不过明末时期,有大量明朝残军在西南一带聚集,当地的蛊术师们,与这些残军多有冲突。
那些残军本就是败军之将,士气低落,再加上从未见识过蛊术师诡异莫测的手段,一时间吃了大亏。
当时有一位姓金的将军,本是个武夫糙汉,吃了蛊术师的暗亏后,怒不可遏。
他竟下令让士兵们垒土起坛,扬言要亲自做法,跟随他的士兵们,见状都以为金将军是被逼得疯魔了。
家国天下已然不在,如今跟随的将领,又做出这等疯癫举动。
士兵们虽已近乎绝望,但念在袍泽情谊,还是本着为将军尽最后一次忠的想法,严格按照金将军的要求,垒起了一座法坛。

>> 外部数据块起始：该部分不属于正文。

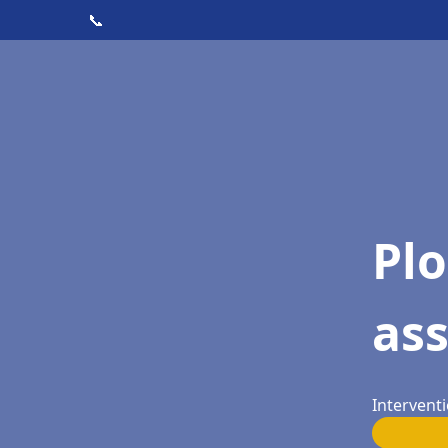
📞
Pl
as
Interventi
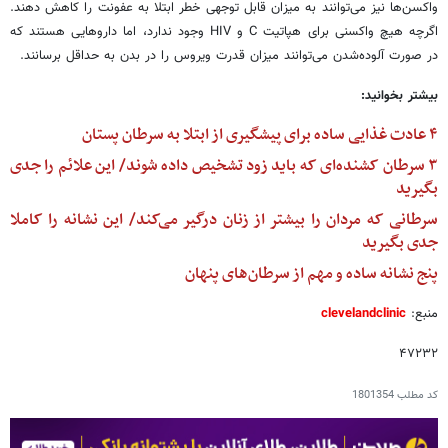
واکسن‌ها نیز می‌توانند به میزان قابل توجهی خطر ابتلا به عفونت را کاهش دهند.
اگرچه هیچ واکسنی برای هپاتیت C و HIV وجود ندارد، اما داروهایی هستند که
در صورت آلوده‌شدن می‌توانند میزان قدرت ویروس را در بدن به حداقل برسانند.
بیشتر بخوانید:
۴ عادت غذایی ساده برای پیشگیری از ابتلا به سرطان پستان
۳ سرطان کشنده‌ای که باید زود تشخیص داده شوند/ این علائم را جدی
بگیرید
سرطانی که مردان را بیشتر از زنان درگیر می‌کند/ این نشانه را کاملا
جدی بگیرید
پنج نشانه ساده و مهم از سرطان‌های پنهان
منبع:
clevelandclinic
۴۷۲۳۲
کد مطلب
1801354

做法之日,那金将军将自己的金字大旗高高插在法坛之上。
随后他三跪九叩,神情肃穆,高声诵经念咒,拔剑起舞。
片刻之后,天边竟真的飘来一朵七色云彩,缓缓落入他眼前的小鼎之中。
接着他割破手腕,将鲜血滴入鼎内,与那云彩和匀,最终凝结成一团奇异的黑膏。
之后他又将这黑膏,分别融入九坛清水之中。
每隔九日,便让人将一坛符水倒入南流江。
做完这一切,金将军留下话说,自此之后南疆蛊虫的根基,已被他断绝,而他这番举动,有伤天和,日后必遭天谴,死无葬身之地。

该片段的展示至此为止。